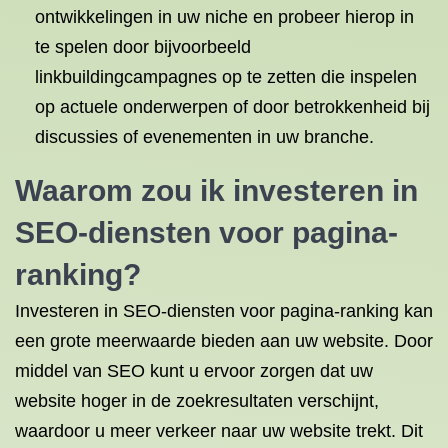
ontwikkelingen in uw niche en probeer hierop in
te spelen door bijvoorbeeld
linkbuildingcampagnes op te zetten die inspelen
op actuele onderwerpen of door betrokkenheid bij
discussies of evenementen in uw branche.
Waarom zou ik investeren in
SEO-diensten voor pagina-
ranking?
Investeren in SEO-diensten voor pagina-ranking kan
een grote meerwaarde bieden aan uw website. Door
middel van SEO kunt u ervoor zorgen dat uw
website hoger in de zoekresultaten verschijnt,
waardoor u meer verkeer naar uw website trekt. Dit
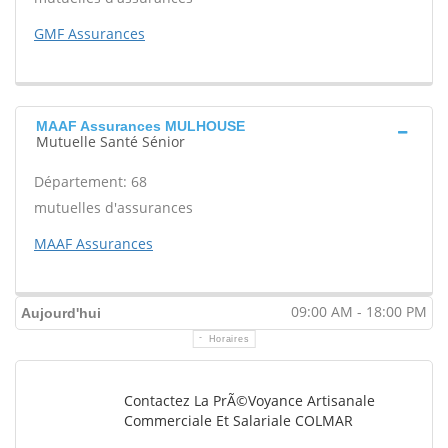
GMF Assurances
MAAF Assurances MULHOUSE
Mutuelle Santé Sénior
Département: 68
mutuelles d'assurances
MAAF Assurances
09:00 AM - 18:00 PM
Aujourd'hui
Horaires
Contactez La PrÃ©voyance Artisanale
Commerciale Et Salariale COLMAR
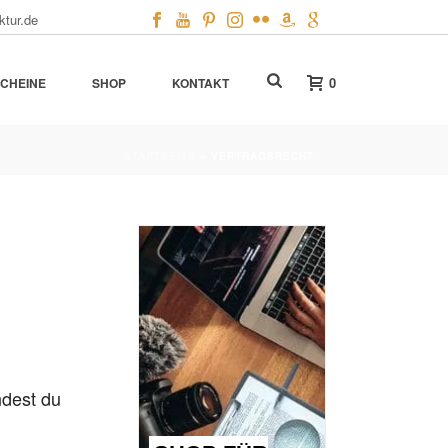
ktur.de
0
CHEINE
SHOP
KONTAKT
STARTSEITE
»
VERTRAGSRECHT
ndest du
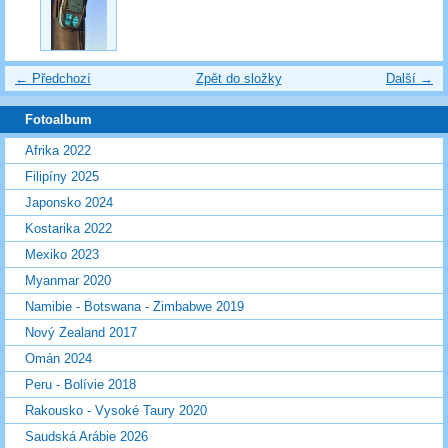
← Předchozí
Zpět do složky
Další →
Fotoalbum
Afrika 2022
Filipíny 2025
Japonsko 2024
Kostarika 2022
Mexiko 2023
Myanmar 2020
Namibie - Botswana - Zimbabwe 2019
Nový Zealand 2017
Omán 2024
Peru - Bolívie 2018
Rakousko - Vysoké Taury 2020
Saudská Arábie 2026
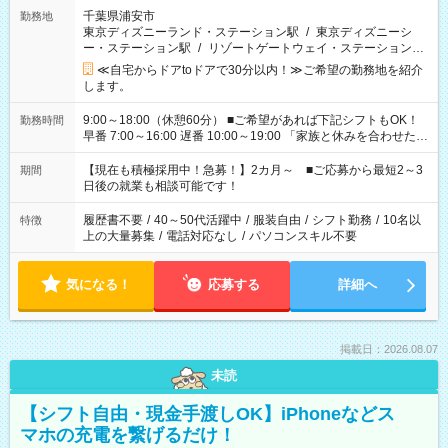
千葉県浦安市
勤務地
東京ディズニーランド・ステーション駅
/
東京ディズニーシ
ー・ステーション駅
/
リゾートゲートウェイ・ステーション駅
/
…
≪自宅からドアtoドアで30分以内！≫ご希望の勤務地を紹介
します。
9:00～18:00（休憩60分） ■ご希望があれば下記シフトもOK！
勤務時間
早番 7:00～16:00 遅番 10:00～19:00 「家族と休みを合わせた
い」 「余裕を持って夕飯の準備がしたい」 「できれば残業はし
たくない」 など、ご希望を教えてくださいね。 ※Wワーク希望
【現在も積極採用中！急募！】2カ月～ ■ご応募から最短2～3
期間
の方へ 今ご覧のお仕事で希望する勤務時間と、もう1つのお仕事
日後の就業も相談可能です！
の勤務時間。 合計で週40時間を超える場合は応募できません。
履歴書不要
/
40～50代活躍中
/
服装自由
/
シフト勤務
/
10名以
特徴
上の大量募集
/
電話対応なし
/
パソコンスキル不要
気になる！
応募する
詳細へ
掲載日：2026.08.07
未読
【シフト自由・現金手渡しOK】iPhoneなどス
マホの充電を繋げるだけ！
■ ■ ■
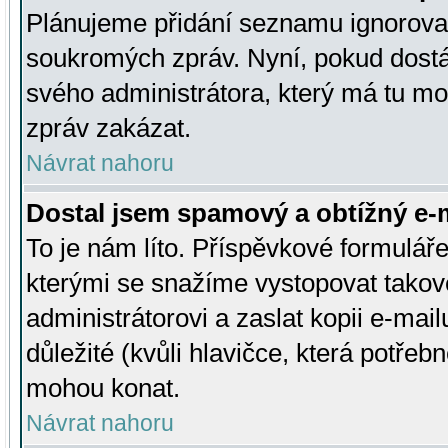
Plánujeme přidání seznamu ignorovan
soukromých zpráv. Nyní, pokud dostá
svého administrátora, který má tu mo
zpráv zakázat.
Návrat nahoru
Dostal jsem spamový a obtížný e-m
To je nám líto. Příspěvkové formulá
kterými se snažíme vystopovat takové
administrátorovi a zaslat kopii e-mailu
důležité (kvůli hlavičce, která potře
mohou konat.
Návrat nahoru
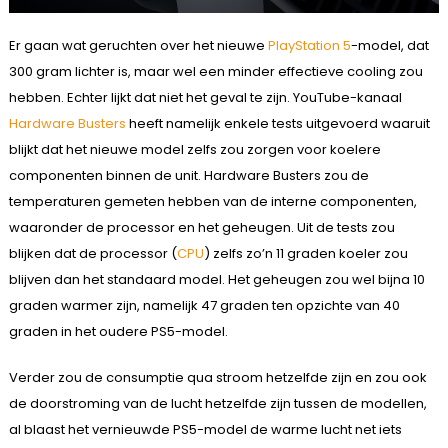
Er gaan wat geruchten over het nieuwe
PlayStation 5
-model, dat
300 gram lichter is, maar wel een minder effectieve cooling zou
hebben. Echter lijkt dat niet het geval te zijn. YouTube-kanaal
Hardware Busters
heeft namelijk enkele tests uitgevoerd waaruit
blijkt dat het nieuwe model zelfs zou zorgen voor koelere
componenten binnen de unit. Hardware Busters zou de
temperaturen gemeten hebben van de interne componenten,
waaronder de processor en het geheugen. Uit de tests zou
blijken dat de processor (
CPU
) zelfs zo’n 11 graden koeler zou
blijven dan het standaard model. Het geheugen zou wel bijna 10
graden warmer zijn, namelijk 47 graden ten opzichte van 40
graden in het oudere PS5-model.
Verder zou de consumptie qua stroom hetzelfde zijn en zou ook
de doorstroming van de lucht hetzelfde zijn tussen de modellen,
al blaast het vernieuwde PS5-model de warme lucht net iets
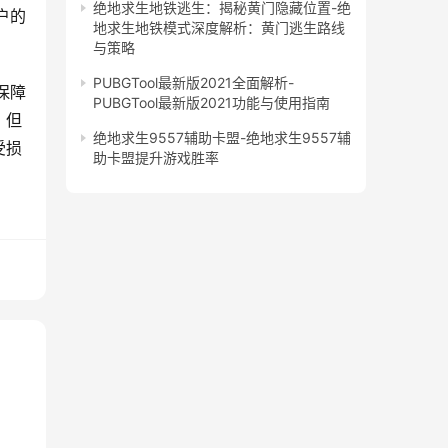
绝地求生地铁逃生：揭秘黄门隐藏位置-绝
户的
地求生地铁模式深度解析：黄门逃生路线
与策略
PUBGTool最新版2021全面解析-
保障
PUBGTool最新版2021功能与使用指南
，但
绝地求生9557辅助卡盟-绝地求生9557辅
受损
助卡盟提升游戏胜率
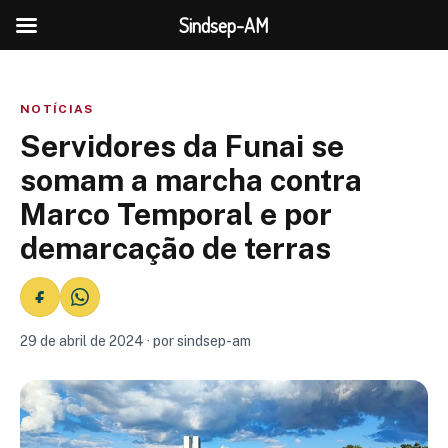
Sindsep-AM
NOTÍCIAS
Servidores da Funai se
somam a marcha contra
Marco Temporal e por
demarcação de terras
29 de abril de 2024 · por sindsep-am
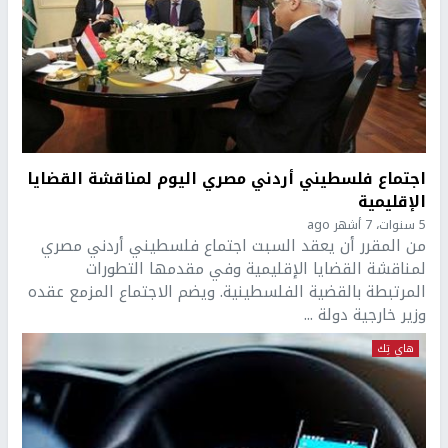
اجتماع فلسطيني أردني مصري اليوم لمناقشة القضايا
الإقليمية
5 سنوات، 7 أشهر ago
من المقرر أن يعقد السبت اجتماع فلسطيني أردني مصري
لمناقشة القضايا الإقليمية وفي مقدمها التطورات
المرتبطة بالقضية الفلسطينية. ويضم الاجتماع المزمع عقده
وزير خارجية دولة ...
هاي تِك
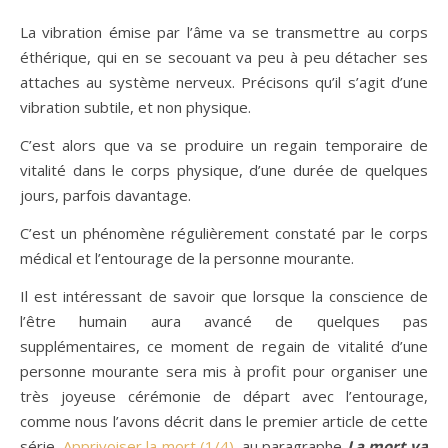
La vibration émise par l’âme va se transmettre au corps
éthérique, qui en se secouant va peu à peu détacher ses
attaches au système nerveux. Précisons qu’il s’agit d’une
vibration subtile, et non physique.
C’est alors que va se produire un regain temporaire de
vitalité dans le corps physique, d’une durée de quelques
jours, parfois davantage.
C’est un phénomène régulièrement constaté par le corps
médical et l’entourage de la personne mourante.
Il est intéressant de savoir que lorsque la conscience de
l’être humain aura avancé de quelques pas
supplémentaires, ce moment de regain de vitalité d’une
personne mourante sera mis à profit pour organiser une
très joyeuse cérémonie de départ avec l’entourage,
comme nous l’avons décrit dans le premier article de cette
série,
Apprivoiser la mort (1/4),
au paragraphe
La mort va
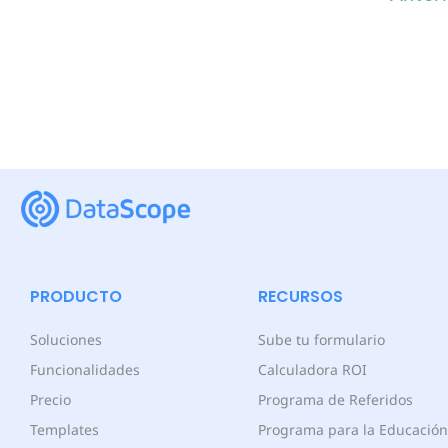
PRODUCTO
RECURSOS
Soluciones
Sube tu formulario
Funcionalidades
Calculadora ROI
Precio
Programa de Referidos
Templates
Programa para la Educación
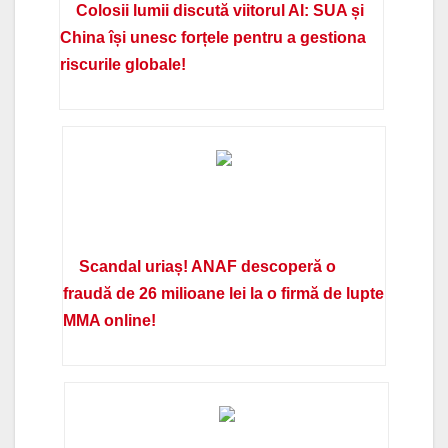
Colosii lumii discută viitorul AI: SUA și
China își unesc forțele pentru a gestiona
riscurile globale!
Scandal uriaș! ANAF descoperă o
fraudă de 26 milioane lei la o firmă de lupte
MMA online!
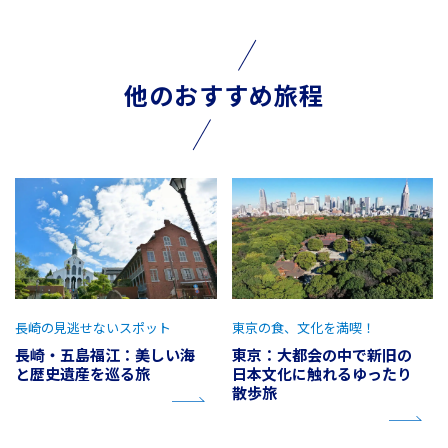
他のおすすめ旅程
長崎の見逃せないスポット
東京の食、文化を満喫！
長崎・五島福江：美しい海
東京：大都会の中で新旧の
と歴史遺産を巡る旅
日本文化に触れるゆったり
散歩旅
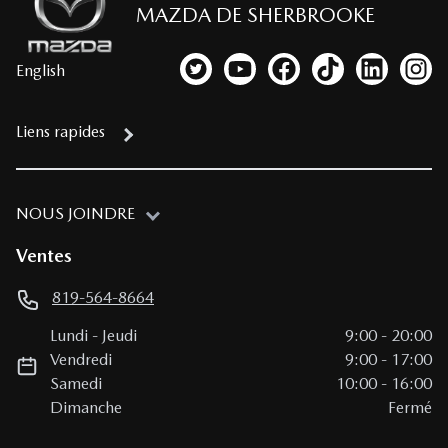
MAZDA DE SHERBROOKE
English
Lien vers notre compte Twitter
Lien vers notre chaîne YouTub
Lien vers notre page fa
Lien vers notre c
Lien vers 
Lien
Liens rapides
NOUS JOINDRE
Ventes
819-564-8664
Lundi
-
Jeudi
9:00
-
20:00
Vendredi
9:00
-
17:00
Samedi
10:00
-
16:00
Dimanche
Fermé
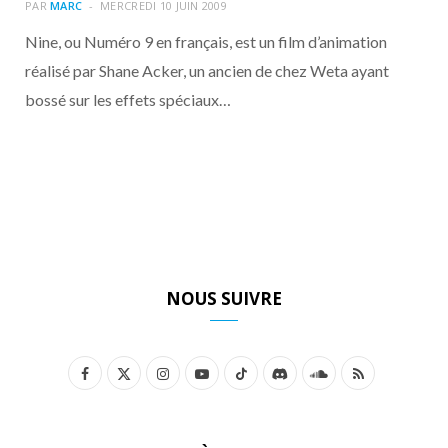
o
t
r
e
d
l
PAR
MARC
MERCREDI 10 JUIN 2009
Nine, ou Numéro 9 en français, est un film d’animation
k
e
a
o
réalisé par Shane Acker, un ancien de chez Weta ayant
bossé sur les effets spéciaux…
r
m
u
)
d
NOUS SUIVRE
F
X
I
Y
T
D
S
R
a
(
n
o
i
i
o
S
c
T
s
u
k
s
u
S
■ ■ ■
### Work order
Give only the lines from the one holding "linkbuildingcampagnes op te" through the one holding "Investeren in SEO-diensten", each restated exactly as it appears above.

### Response
linkbuildingcampagnes op te zetten die inspelen
op actuele onderwerpen of door betrokkenheid bij
discussies of evenementen in uw branche.
Waarom zou ik investeren in
SEO-diensten voor pagina-
ranking?
Investeren in SEO-diensten voor pagina-ranking kan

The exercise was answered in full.